- INSTRUCTIONS FOR THE TASK: When you copy the data, keep every line exactly as written and skip the pictures.

- DATA FOR REVIEW:
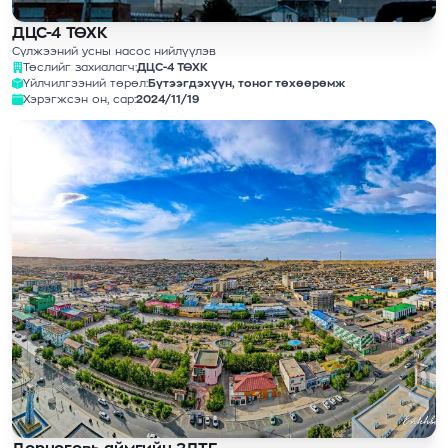
ДЦС-4 ТӨХК
Сүлжээний усны насос нийлүүлэв
Төслийг захиалагч:
ДЦС-4 ТӨХК
Үйлчилгээний төрөл:
Бүтээгдэхүүн, тоног төхөөрөмж
Хэрэгжсэн он, сар:
2024/11/19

- ANSWER TO THIS EXERCISE:
ДЦС-4 ТӨХК
Сүлжээний усны насос нийлүүлэв
Төслийг захиалагч:
ДЦС-4 ТӨХК
Үйлчилгээний төрөл:
Бүтээгдэхүүн, тоног төхөөрөмж
Хэрэгжсэн он, сар:
2024/11/19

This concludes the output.